**PROBLEM REQUIREMENTS**
Leave out every picture and set down, exactly, the lines below from the one holding "from your terminal" up to and including the one holding "MEN’S CLINIC KAMEEL ZYN KRAAL MEN’S H".

**DATA FOR REVIEW**
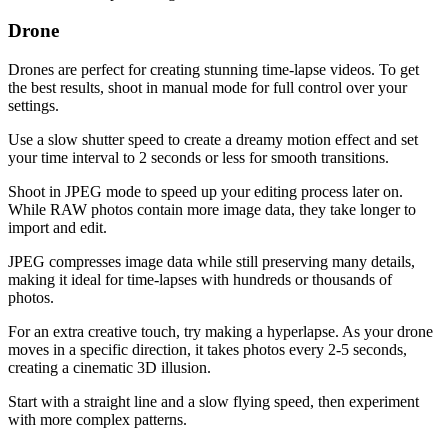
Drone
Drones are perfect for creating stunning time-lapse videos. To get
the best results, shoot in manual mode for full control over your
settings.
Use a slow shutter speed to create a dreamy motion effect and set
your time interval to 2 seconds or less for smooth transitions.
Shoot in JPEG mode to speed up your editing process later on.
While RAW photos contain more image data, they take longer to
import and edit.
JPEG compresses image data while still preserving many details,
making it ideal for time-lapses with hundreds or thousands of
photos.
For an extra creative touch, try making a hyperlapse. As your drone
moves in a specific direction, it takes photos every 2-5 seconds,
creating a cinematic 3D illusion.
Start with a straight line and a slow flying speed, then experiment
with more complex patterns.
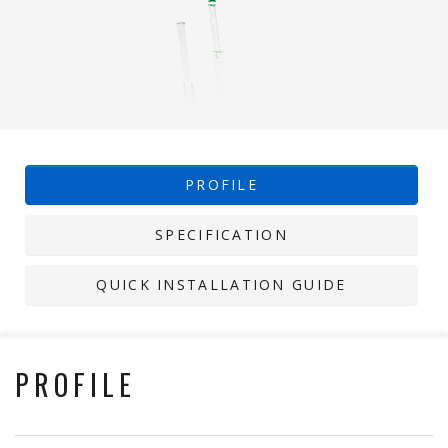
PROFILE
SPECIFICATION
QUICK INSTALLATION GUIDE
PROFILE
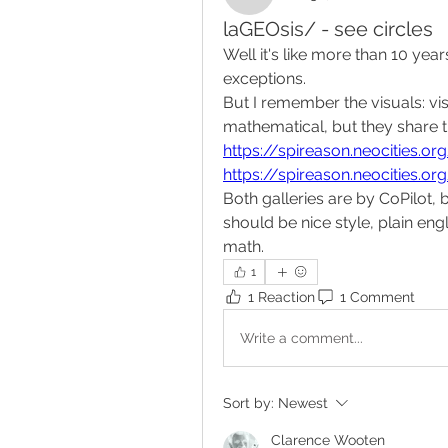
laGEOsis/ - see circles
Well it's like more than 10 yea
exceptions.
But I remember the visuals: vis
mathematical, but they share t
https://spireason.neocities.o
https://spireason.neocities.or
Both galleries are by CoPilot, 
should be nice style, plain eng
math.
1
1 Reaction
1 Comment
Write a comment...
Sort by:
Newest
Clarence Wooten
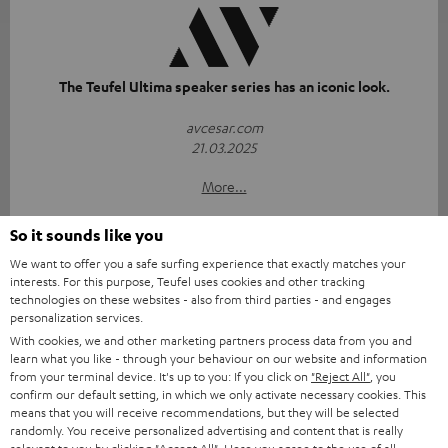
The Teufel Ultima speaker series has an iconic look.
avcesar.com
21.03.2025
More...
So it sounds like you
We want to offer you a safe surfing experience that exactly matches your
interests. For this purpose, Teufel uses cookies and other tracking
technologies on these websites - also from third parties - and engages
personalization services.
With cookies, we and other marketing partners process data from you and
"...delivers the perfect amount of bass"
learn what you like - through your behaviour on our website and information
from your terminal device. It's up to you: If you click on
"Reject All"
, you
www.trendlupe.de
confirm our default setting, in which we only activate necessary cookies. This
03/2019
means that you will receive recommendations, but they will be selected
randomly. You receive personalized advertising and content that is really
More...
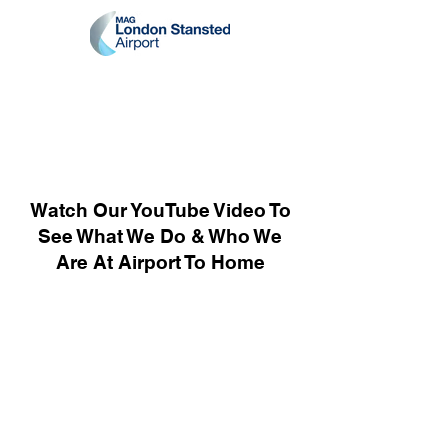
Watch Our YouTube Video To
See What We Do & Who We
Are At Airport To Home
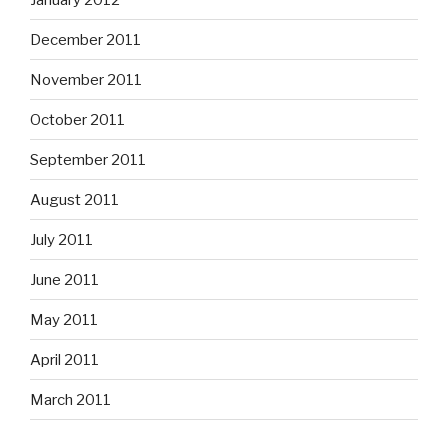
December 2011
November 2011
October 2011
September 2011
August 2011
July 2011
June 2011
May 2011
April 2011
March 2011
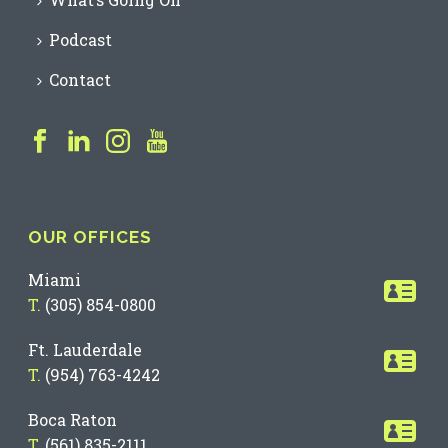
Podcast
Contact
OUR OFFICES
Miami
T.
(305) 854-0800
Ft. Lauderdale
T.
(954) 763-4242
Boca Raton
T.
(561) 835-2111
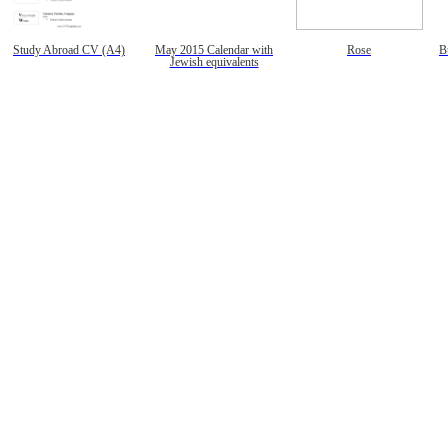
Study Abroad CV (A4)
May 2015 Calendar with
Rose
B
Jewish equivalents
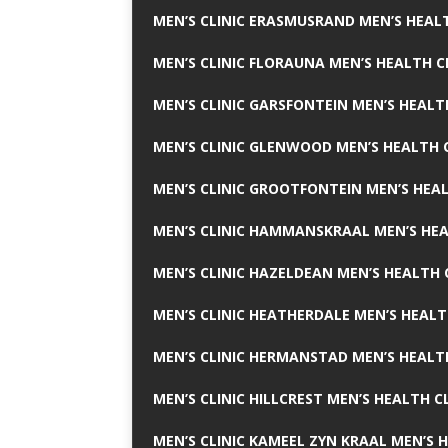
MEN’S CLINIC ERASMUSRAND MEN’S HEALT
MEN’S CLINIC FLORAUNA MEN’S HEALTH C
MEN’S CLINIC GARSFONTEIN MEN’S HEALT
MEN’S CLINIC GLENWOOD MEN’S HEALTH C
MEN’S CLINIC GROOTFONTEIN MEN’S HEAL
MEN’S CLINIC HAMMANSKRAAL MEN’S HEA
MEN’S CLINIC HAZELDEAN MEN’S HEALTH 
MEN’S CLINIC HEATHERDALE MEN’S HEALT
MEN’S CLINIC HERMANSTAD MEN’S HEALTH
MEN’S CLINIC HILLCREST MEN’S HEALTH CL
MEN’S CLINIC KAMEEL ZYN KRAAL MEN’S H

* * *

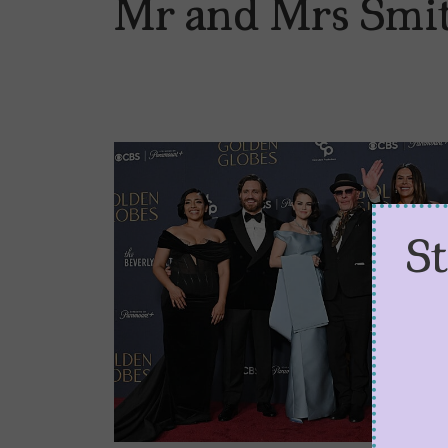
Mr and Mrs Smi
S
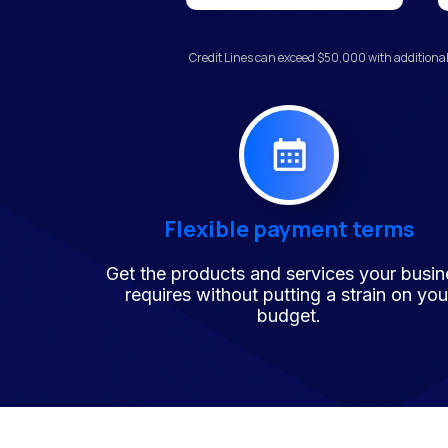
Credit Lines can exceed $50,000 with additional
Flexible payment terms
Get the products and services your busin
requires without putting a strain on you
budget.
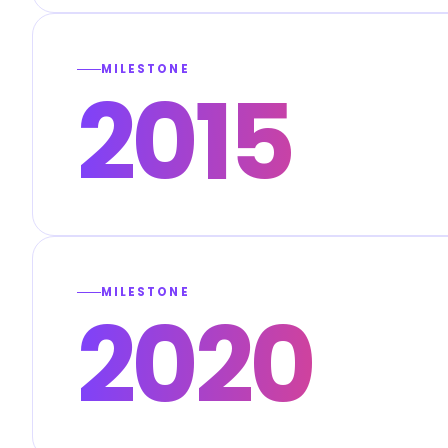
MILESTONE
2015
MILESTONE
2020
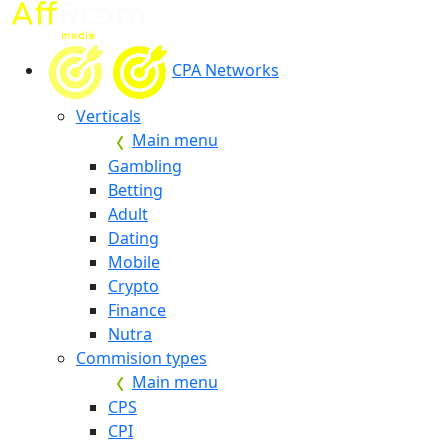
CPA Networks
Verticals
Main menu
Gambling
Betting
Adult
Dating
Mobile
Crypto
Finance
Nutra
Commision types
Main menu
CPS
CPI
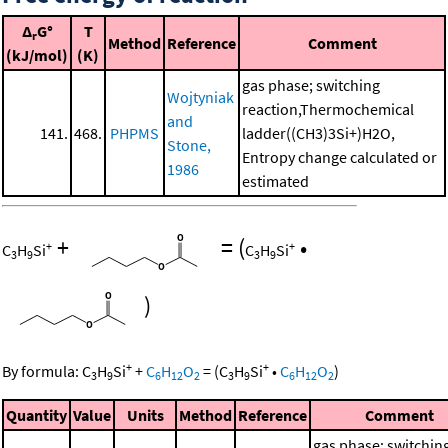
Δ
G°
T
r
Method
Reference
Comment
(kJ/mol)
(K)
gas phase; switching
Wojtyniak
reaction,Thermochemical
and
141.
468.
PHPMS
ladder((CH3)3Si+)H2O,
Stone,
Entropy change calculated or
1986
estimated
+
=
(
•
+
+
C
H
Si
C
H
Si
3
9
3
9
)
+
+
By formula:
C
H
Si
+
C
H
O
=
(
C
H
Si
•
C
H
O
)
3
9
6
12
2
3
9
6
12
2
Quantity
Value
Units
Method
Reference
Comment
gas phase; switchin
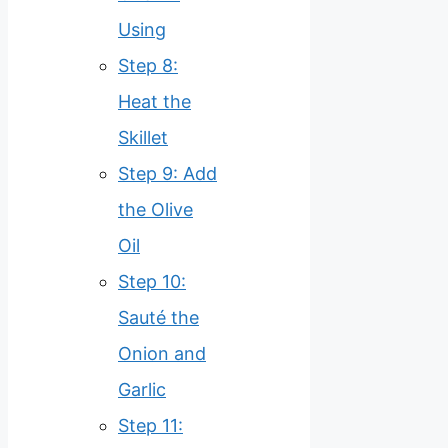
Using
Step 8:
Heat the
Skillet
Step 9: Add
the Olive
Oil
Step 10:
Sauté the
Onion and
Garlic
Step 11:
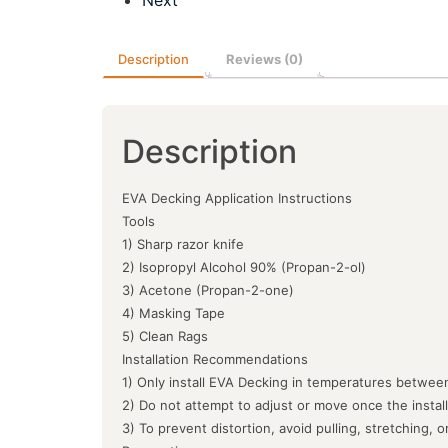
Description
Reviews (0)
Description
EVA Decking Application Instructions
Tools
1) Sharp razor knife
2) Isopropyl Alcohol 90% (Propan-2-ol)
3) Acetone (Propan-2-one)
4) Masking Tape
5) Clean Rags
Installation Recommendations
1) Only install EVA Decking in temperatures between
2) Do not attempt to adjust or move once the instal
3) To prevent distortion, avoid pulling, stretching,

**FINISHED EXERCISE**
from your terminal device. It's up to you: If you click on
"Reject All"
, you
www.trendlupe.de
confirm our default setting, in which we only activate necessary cookies. This
03/2019
means that you will receive recommendations, but they will be selected
randomly. You receive personalized advertising and content that is really
More...
Watch Our YouTube Video To
See What We Do & Who We
Are At Airport To Home
December 2011
November 2011
October 2011
September 2011
August 2011
July 2011
June 2011
May 2011
April 2011
March 2011
Podcast
Contact
OUR OFFICES
Miami
T.
(305) 854-0800
Ft. Lauderdale
T.
(954) 763-4242
Boca Raton
T.
(561) 835-2111
Study Abroad CV (A4)
May 2015 Calendar with
Rose
B
Jewish equivalents
MEN’S CLINIC ERASMUSRAND MEN’S HEALT
MEN’S CLINIC FLORAUNA MEN’S HEALTH C
MEN’S CLINIC GARSFONTEIN MEN’S HEALT
MEN’S CLINIC GLENWOOD MEN’S HEALTH C
MEN’S CLINIC GROOTFONTEIN MEN’S HEAL
MEN’S CLINIC HAMMANSKRAAL MEN’S HEA
MEN’S CLINIC HAZELDEAN MEN’S HEALTH 
MEN’S CLINIC HEATHERDALE MEN’S HEALT
MEN’S CLINIC HERMANSTAD MEN’S HEALTH
MEN’S CLINIC HILLCREST MEN’S HEALTH CL
MEN’S CLINIC KAMEEL ZYN KRAAL MEN’S H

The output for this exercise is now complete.